File photo of a daycare room
File photo of a daycare room

A mother in South Carolina is suing a national childcare company after a day care worker was caught on camera grabbing a toddler by the arm and swinging him into classroom furniture, leading to head injuries.

Lawyers for Ashana Odom alleged in a Wednesday complaint that a worker at an Aiken location of The Sunshine House slung Odom's 3-year-old son headfirst into a table as a supervisor stood nearby with her back turned, distracted while using her phone.

The Aiken facility has a history of understaffed and underqualified caregivers, said attorney Justin Bamberg, who also represented parents suing The Sunshine House last year after a different worker was charged with child neglect.

Odom's son had accidentally spilled some milk onto the floor right before the incident, Bamberg said. After the child was injured, employees did not seek medical care for him, the attorney added.

"This toddler was effectively tossed like a piece of garbage headfirst into some cubbies, and it resulted in some pretty bad and very significant injuries," Bamberg said.

A photo displayed by the attorney to reporters at a news conference showed the toddler with a large knot in middle of his forehead.

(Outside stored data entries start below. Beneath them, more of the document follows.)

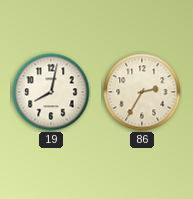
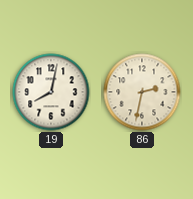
86: 2:35 -> 2:32
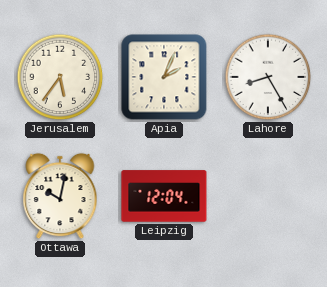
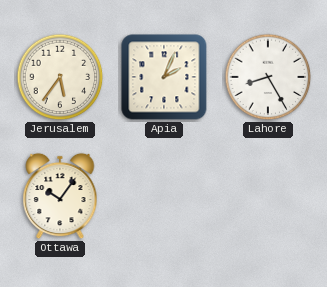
Ottawa: 10:02 -> 10:06
Leipzig: 12:04 -> none
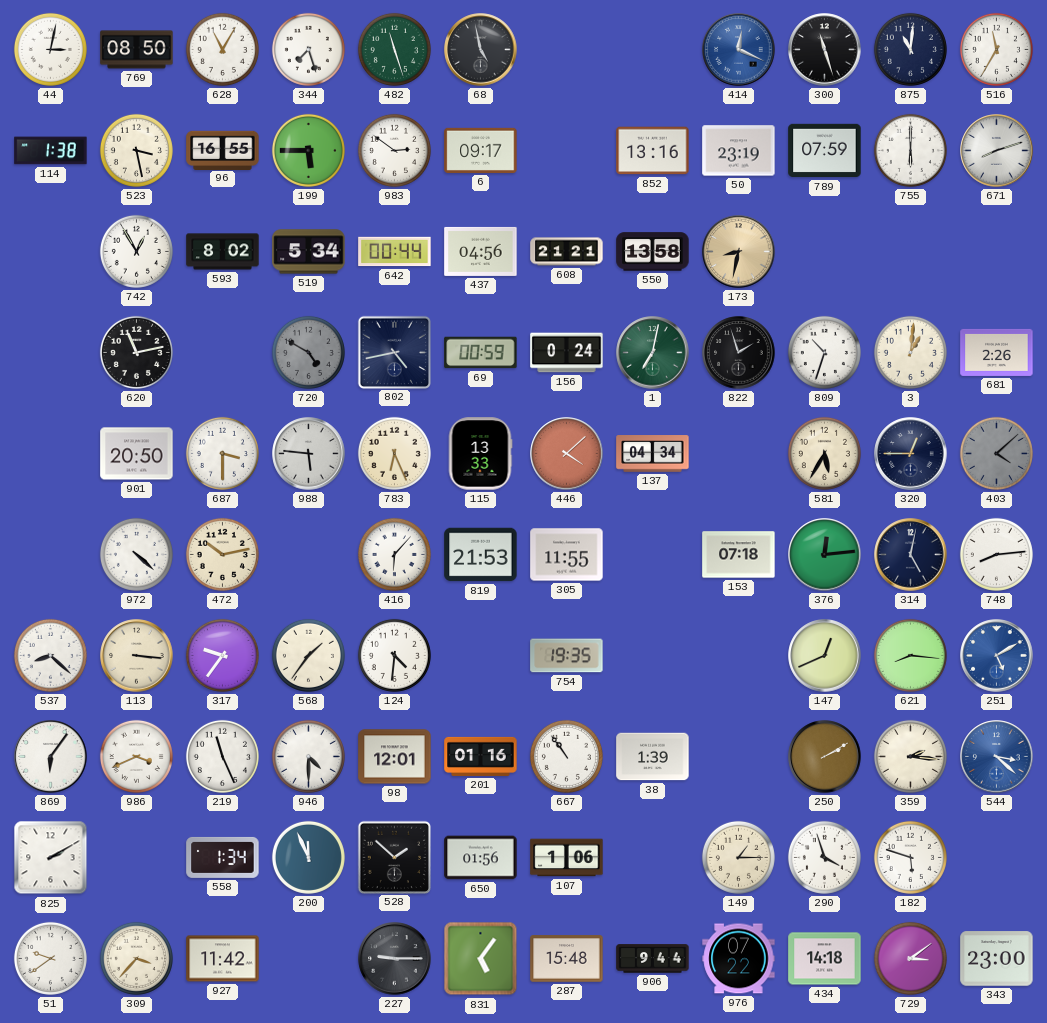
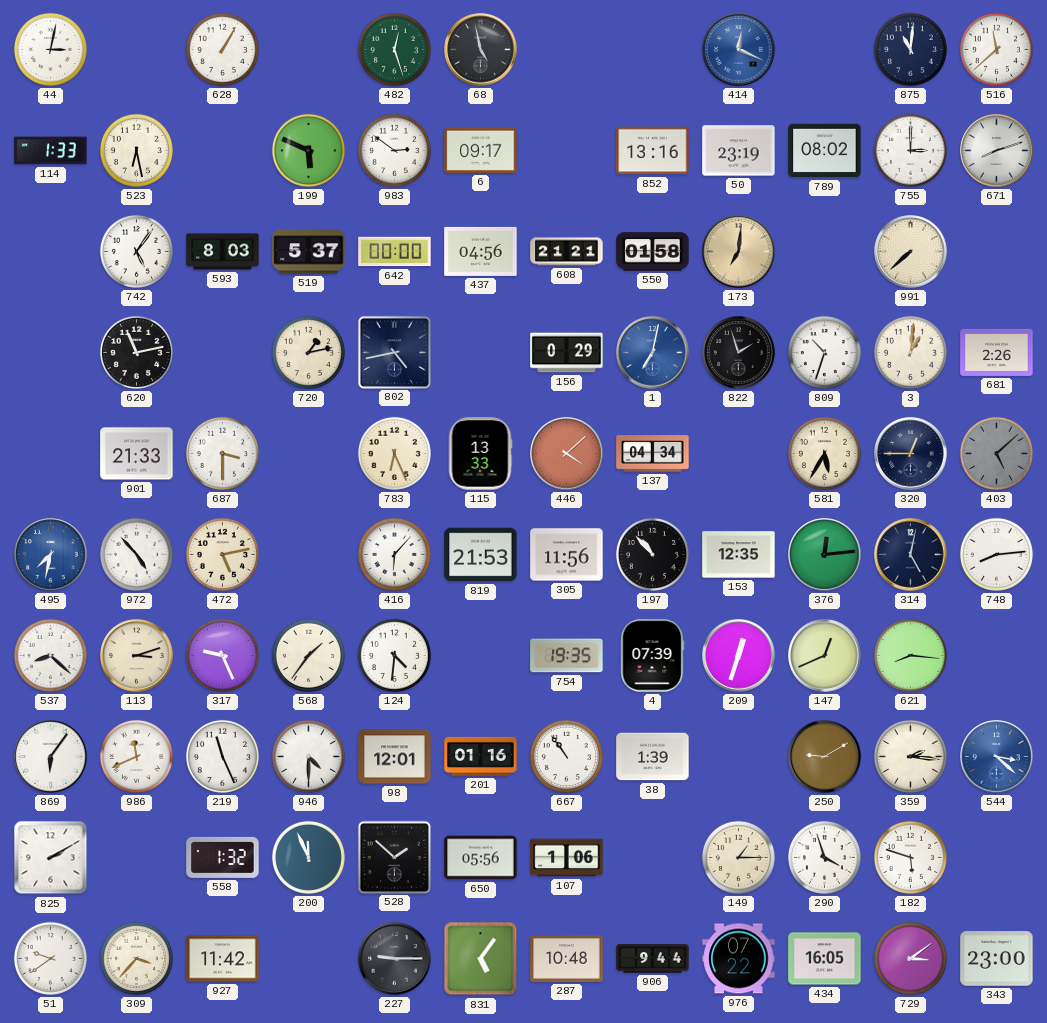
769: 08:50 -> none
628: 11:05 -> 1:05
344: 7:27 -> none
482: 11:27 -> 12:27
300: 11:27 -> none
516: 11:35 -> 11:38
114: 1:38 -> 1:33
523: 3:28 -> 6:28
96: 16:55 -> none
199: 5:45 -> 5:49
789: 07:59 -> 08:02
755: 6:00 -> 3:00
742: 12:55 -> 5:06
593: 8:02 -> 8:03
519: 5:34 -> 5:37
642: 00:44 -> 00:00
550: 13:58 -> 01:58
173: 8:32 -> 7:01
991: none -> 7:38
720: 4:50 -> 1:13
720 dial: grey -> cream
69: 00:59 -> none
156: 0:24 -> 0:29
1 dial: green -> blue
901: 20:50 -> 21:33
988: 5:46 -> none
403: 4:08 -> 5:08
495: none -> 7:32
972: 4:22 -> 4:53
472: 10:13 -> 5:13
305: 11:55 -> 11:56
197: none -> 10:53
153: 07:18 -> 12:35
113: 3:16 -> 3:12
317: 9:36 -> 9:26
4: none -> 07:39
209: none -> 12:33
251: 5:10 -> none
986: 3:41 -> 11:41
250: 2:10 -> 9:10
558: 1:34 -> 1:32
650: 01:56 -> 05:56
287: 15:48 -> 10:48
434: 14:18 -> 16:05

Bamberg said the child is still receiving medical care for the head injury more than a month later.

Facility employees covered up the incident, Bamberg said, writing in a report that the boy had pulled away from the teacher while turning around, "causing him to trip over his shoe and fall into cubbies."

But after Odom asked police to investigate, Aiken officials charged the day care worker with child neglect in early November.

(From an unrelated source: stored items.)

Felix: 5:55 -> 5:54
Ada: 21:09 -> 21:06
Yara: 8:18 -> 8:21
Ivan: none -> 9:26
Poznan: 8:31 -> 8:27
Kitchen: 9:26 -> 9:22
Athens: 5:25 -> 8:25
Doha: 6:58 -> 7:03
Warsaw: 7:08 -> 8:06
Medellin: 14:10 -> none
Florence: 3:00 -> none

The Sunshine House and an attorney listed for the employee in court records did not immediately respond to requests for comment Wednesday.

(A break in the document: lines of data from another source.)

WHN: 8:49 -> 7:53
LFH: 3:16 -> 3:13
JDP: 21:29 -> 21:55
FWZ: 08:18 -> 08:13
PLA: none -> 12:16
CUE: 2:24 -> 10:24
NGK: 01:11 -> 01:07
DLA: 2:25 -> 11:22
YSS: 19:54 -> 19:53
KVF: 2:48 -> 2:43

A statement released by the day care operator after the worker's arrest said the worker was fired the day after the incident and had been working at the facility for less than two months.

Bamberg said The Sunshine House should shut down the facility given its track record, noting there are two other Sunshine House facilities a few minutes away that could serve parents' needs and accommodate qualified staff.

The Sunshine House runs more than 100 schools across nine states, according to its website.

Odom said Wednesday that she was heartbroken and upset over what happened to her son: "He's 3. He's a baby," the mother said.